Sebulan kemudian...
Hari ini adalah hari yang selalu ditunggu-tunggu oleh semua orang setiap bulannya. Hari ini adalah hari dimana orang mendapatkan hasil dari jerih payahnya.
Ya, hari ini aku mendapat gaji pertama. Senangnya luar biasa. Aku hanya bisa mengucap syukur akhirnya. Apa yang ku nantikan, membuahkan hasil.
Ku lajukan motor untuk pulang kerumah. Dalam perjalanan aku berhenti ditukang martabak. Membeli dua box martabak. Yang satu untuk anak-anak dan satu lagi mama ku.
****
Dirumah
jam 16.30 WIB
Aku sudah sampai dirumah, ku lihat Aisyah sedang mainan bersama temannya diteras rumah. Sisil menjaga warung sembako ku. Ada Atika yang sedang mengawasi keduanya.
Aku lalu turun dari motor dan masuk kedalam. Mengucapkan salam, ketika masuk kerumah. "Assalamualaikum!"

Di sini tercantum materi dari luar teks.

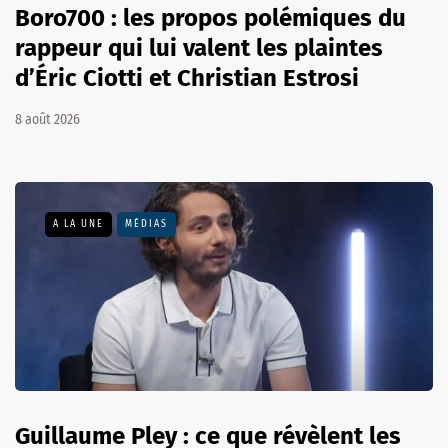
Boro700 : les propos polémiques du
rappeur qui lui valent les plaintes
d’Éric Ciotti et Christian Estrosi
8 août 2026
A LA UNE
MÉDIAS
Guillaume Pley : ce que révèlent les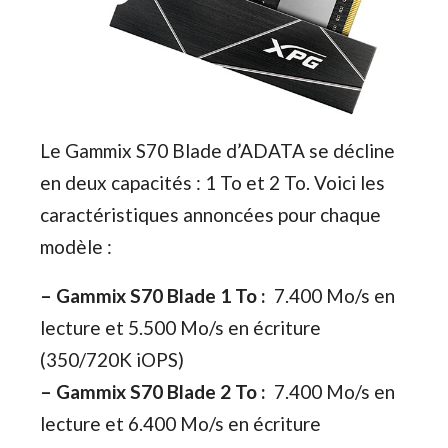
Le Gammix S70 Blade d’ADATA se décline
en deux capacités : 1 To et 2 To. Voici les
caractéristiques annoncées pour chaque
modèle :
– Gammix S70 Blade 1 To :
7.400 Mo/s en
lecture et 5.500 Mo/s en écriture
(350/720K iOPS)
– Gammix S70 Blade 2 To :
7.400 Mo/s en
lecture et 6.400 Mo/s en écriture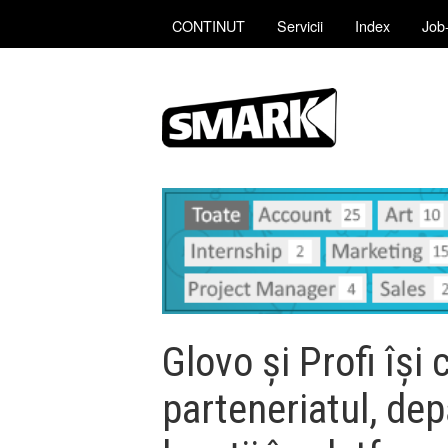
CONTINUT
Servicii
Index
Job-
Glovo și Profi își
parteneriatul, de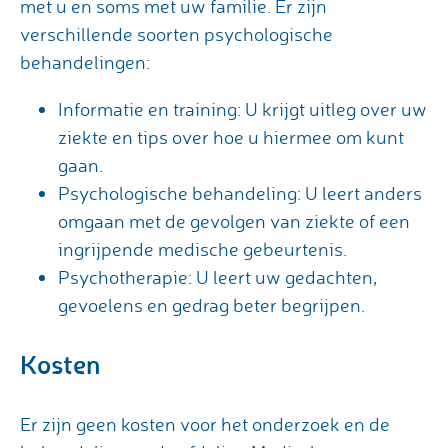
met u en soms met uw familie. Er zijn
verschillende soorten psychologische
behandelingen:
Informatie en training: U krijgt uitleg over uw
ziekte en tips over hoe u hiermee om kunt
gaan.
Psychologische behandeling: U leert anders
omgaan met de gevolgen van ziekte of een
ingrijpende medische gebeurtenis.
Psychotherapie: U leert uw gedachten,
gevoelens en gedrag beter begrijpen.
Kosten
Er zijn geen kosten voor het onderzoek en de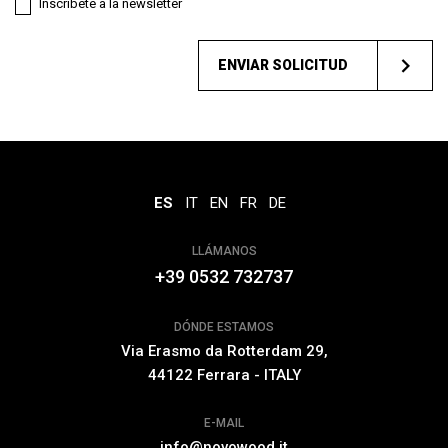
Inscríbete a la newsletter
ENVIAR SOLICITUD
ES
IT
EN
FR
DE
LLÁMANOS
+39 0532 732737
DÓNDE ESTAMOS
Via Erasmo da Rotterdam 29,
44122 Ferrara - ITALY
E-MAIL
info@novowood.it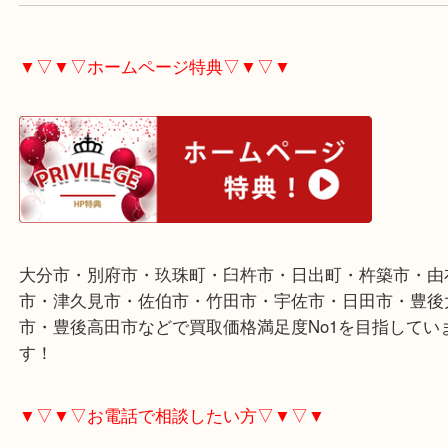
ー類のブランド品も査定しています。
ご不用な際は是非お売り下さい。
▼▽▼▽ホームページ特典▽▼▽▼
大分市・別府市・玖珠町・臼杵市・日出町・杵築市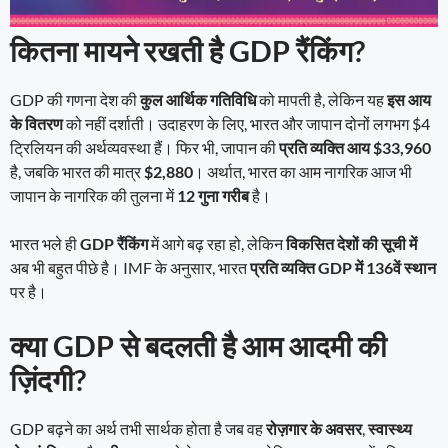
कितना मायने रखती है GDP रैंकिंग?
GDP की गणना देश की
कुल आर्थिक गतिविधि
को मापती है, लेकिन यह
इस आय
के वितरण
को नहीं दर्शाती। उदाहरण के लिए, भारत और जापान दोनों लगभग $4
ट्रिलियन की अर्थव्यवस्था हैं। फिर भी, जापान की
प्रति व्यक्ति आय $33,960
है, जबकि भारत की मात्र
$2,880
। अर्थात, भारत का आम नागरिक आज भी
जापान के नागरिक की तुलना में
12 गुना गरीब
है।
भारत भले ही
GDP रैंकिंग
में आगे बढ़ रहा हो, लेकिन
विकसित देशों की सूची में
अब भी बहुत पीछे है। IMF के अनुसार, भारत
प्रति व्यक्ति GDP में 136वें स्थान
पर है।
क्या GDP से बदलती है आम आदमी की
ज़िंदगी?
GDP बढ़ने का अर्थ तभी सार्थक होता है जब वह
रोज़गार के अवसर
,
स्वास्थ्य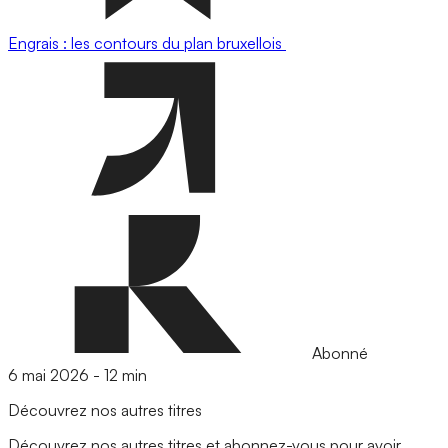
Engrais : les contours du plan bruxellois
Abonné
6 mai 2026
-
12 min
Découvrez nos autres titres
Découvrez nos autres titres et abonnez-vous pour avoir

"Waalaikumsalam!" Jawab serempak.
"Bunda pulangnya kok sore banget!" Tanya Aisyah yang sedang bermain boneka bersama temannya!
Aku mendekati dan berbisik, "Iya, maaf sayang! Bunda bawa ini buat kalian!"
Ku berikan satu box martabak kepada Aisyah dan kawan-kawan.
"Bagi temanya ya, dek! Kalau sudah taruh dimeja dalam!"
"Iya bun!"
Aku masuk dan mencium tangan Atika! Kemudian memberikan satu box martabak untuknya.
"Terima kasih ya, ndok!"
"Iya, ma! Aku masuk dulu. Mau ganti baju!" Kata ku dan masuk kedalam kamar!
Selesai menganti baju, ku menghampiri mama Atika. Lalu mendekati Atika yang sedang duduk.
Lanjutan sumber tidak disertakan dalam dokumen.